__Transcribed page contents__
::::::::::

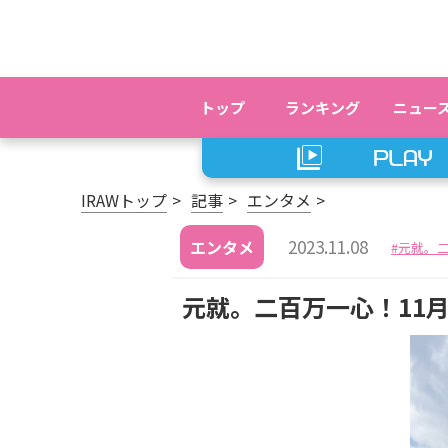
トップ
ランキング
ニュー
IRAWトップ
記事
エンタメ
2023.11.08
エンタメ
元就。
元就。二百万一心！11月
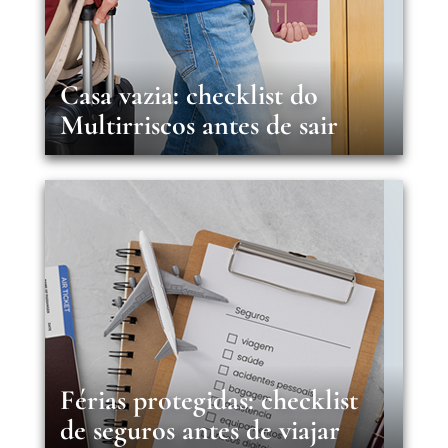
Casa vazia: checklist do
Multirriscos antes de sair
Férias protegidas: checklist
de seguros antes de viajar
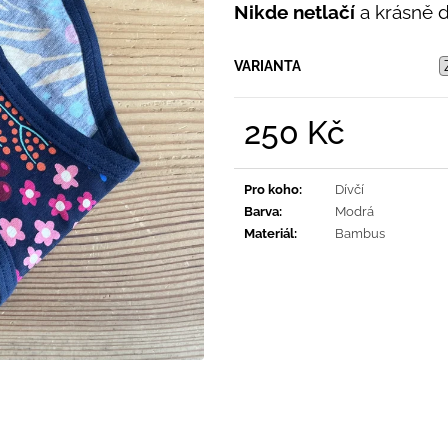
PRUHY MODRÉ
Nikde netlačí
a krásně dr
395 Kč
435 Kč
VARIANTA
250 Kč
Měrná
cena:
Pro koho
:
Dívčí
Barva
:
Modrá
Materiál
:
Bambus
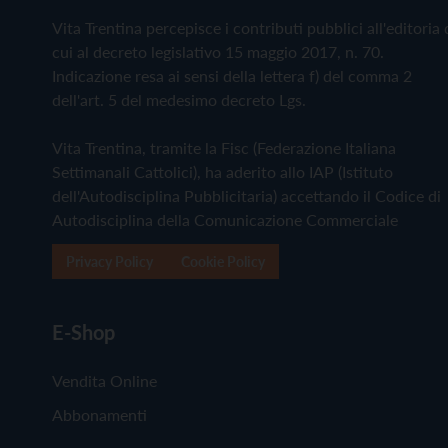
Vita Trentina percepisce i contributi pubblici all'editoria 
cui al decreto legislativo 15 maggio 2017, n. 70.
Indicazione resa ai sensi della lettera f) del comma 2
dell'art. 5 del medesimo decreto Lgs.
Vita Trentina, tramite la Fisc (Federazione Italiana
Settimanali Cattolici), ha aderito allo IAP (Istituto
dell'Autodisciplina Pubblicitaria) accettando il Codice di
Autodisciplina della Comunicazione Commerciale
Privacy Policy
Cookie Policy
E-Shop
Vendita Online
Abbonamenti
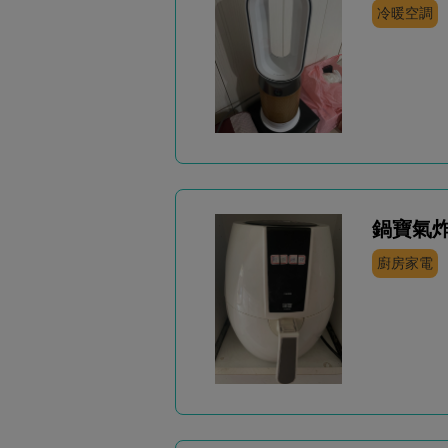
冷暖空調
鍋寶氣
廚房家電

::::::::::

__TASK DETAILS__
List the lines of the entries that include "Trentina".

__SOLUTION FOR THIS TASK__
Vita Trentina percepisce i contributi pubblici all'editoria 
Vita Trentina, tramite la Fisc (Federazione Italiana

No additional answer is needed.